### Extracted information

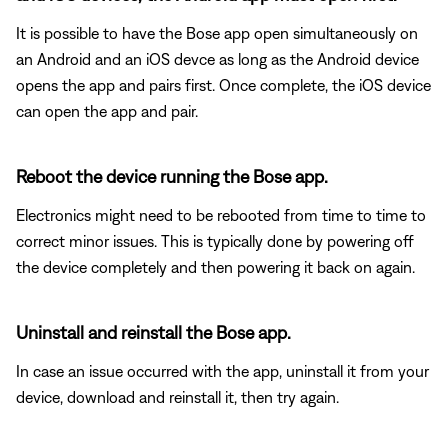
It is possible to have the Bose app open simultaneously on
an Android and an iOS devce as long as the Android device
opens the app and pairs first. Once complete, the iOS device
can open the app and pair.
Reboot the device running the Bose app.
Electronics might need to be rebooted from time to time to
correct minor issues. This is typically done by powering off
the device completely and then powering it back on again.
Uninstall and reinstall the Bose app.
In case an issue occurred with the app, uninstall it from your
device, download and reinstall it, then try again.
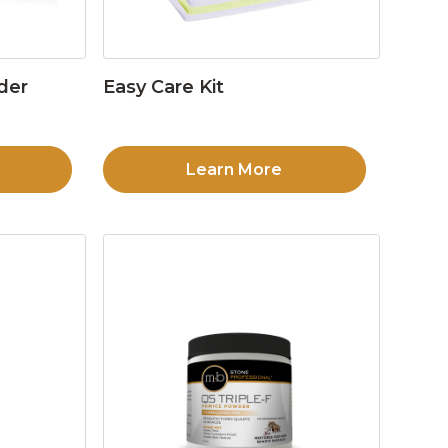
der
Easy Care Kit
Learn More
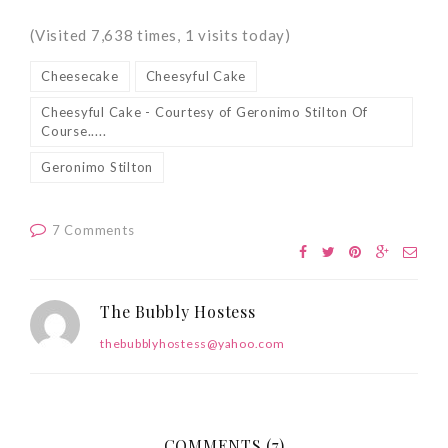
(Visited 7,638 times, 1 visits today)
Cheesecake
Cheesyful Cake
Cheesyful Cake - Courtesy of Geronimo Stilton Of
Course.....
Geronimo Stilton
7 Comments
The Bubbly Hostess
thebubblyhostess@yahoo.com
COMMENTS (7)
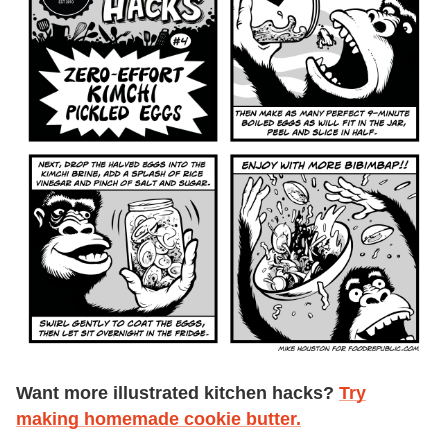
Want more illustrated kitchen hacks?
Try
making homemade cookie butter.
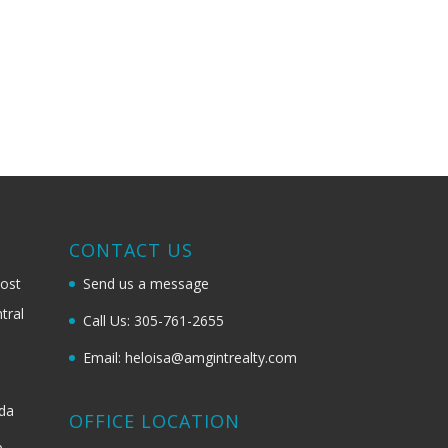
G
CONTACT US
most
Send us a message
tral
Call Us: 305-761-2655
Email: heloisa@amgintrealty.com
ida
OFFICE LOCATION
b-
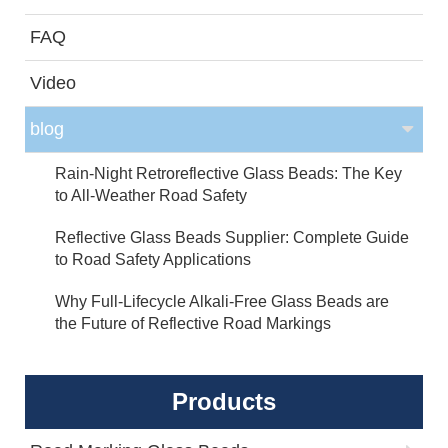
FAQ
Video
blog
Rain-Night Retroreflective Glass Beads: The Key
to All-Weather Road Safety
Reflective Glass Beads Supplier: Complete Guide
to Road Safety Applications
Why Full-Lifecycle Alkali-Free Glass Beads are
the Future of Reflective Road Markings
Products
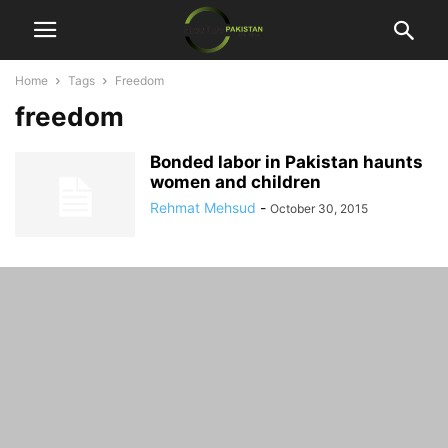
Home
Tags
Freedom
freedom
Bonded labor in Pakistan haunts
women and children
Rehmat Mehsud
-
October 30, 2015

--

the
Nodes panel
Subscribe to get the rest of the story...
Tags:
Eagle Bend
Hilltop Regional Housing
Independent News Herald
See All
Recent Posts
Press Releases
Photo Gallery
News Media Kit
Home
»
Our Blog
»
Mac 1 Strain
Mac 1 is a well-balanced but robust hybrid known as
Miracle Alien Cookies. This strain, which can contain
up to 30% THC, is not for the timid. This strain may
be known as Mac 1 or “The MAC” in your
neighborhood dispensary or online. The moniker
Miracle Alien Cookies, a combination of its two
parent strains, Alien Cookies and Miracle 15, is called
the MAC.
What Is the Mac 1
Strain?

### Work item
Above are the records; restate exactly the lines from the one containing "It is possible" through the one containing "thebubblyhostess@yahoo.com", keeping pictures out.

### Written answer
It is possible to have the Bose app open simultaneously on
an Android and an iOS devce as long as the Android device
opens the app and pairs first. Once complete, the iOS device
can open the app and pair.
Reboot the device running the Bose app.
Electronics might need to be rebooted from time to time to
correct minor issues. This is typically done by powering off
the device completely and then powering it back on again.
Uninstall and reinstall the Bose app.
In case an issue occurred with the app, uninstall it from your
device, download and reinstall it, then try again.
der
Easy Care Kit
Learn More
(Visited 7,638 times, 1 visits today)
Cheesecake
Cheesyful Cake
Cheesyful Cake - Courtesy of Geronimo Stilton Of
Course.....
Geronimo Stilton
7 Comments
The Bubbly Hostess
thebubblyhostess@yahoo.com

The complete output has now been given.